The subject of the Zika virus continues to be in the news, particularly with the Nov. 9 announcement by the Centers for Medicare & Medicaid Services (CMS) that $66.1 million have been dedicated to Zika prevention and treatment.
The American Hospital Association (AHA), through the Coding Clinic edition published for the fourth quarter of 2016, provides coding guidance for various coding scenarios with regards to this disease.
The first rule in Zika virus coding is that only confirmed cases are coded. This rule creates an exception to the inpatient coding guidelines of assigning diagnosis codes for “possible,” “probable,” “suspected,” etc. conditions at the time of discharge. The confirmed diagnosis rule applies to all healthcare settings. If the provider documents an unconfirmed Zika diagnosis, then the coder should assign the reason for the encounter.
The second rule is that the code for the Zika virus has changed with the update for the 2017 fiscal year. The initial code, A92.8, should only be assigned for dates of service/discharges of Oct. 1, 2015 through Sept. 30, 2016. Beginning Oct. 1, 2016, confirmed Zika virus cases should be assigned code A92.5.
The third rule is that a patient with a past history of the Zika virus would be assigned Z86.1 (Personal history of infectious and parasitic diseases).
The fourth rule is for pregnant women who have a confirmed Zika diagnosis.
- If there is unknown status of fetal abnormalities and positive testing, assign O28.3 (Abnormal ultrasound findings, antenatal screening of mother); O98.51- (Other viral disease complicating pregnancy); A92.5 (Zika virus); and Z3A.- (Weeks of gestation).
- If there is unknown status of fetal abnormalities and negative testing, assign Z03.73 (Encounter for suspected fetal anomaly ruled out), O98.51- (Other viral disease complicating pregnancy); A92.5 (Zika virus); and Z3A.- (Weeks of gestation).
- For prenatal care of fetal abnormalities, assign O35.3XX- (Maternal care for suspected damage to fetus from viral disease in mother); O98.51- (Other viral disease complicating pregnancy); A92.5 (Zika virus); and Z3A.- (Weeks of gestation).
- For prenatal care without fetal abnormalities, assign O98.51- (Other viral disease complicating pregnancy); A92.5 (Zika virus); and Z3A.- (Weeks of gestation).
The fifth rule is for pregnant women without signs or symptoms of the Zika virus, but those at risk (travel in high-risk areas, having a sexual partner who has Zika, etc.) and presenting for testing. For these cases, assign Z34.- (Encounter for normal supervision of pregnancy); and Z20.828 (Contact with and suspected exposure to other viral communicable diseases).
The sixth rule is for pregnant women who are seeing a physician for results of Zika testing.
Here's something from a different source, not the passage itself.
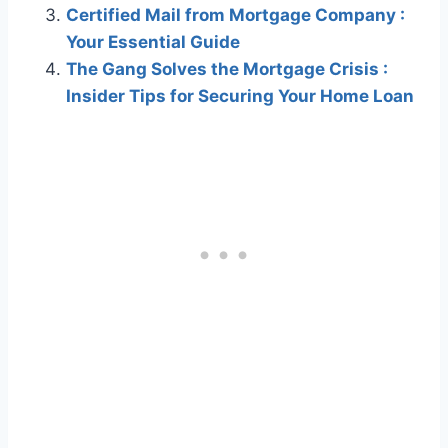
Certified Mail from Mortgage Company :
Your Essential Guide
The Gang Solves the Mortgage Crisis :
Insider Tips for Securing Your Home Loan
If the results are negative, assign Z03.79 (Encounter for other specified maternal and fetal conditions ruled out). If the results are positive, assign O35.3XX- (Maternal care for suspected damage to fetus from viral disease in mother).
The seventh rule is for newborns (at the time of birth) with a mother who has confirmed Zika virus and diagnosed anomalies. Assign the code Z38.- (newborn); P35.8 (Other congenital viral diseases); A92.5 (Zika virus), and additional codes for the specified congenital anomalies.
The eighth rule is for non-pregnant, at-risk patients who present prior to a confirmed Zika diagnosis; for these patients assign Z20.828 (Contact with and suspected other viral communicable diseases) whether they are exhibiting symptoms or not.
The ninth rule is for patients presenting for Zika virus testing out of personal concern; for these patients assign Z71.1 (Person with feared complaint in whom no diagnosis is made).
In conclusion, review the information in the latest Coding Clinic on the coding of the Zika virus.
Remember the first rule, which is to only code confirmed Zika diagnoses.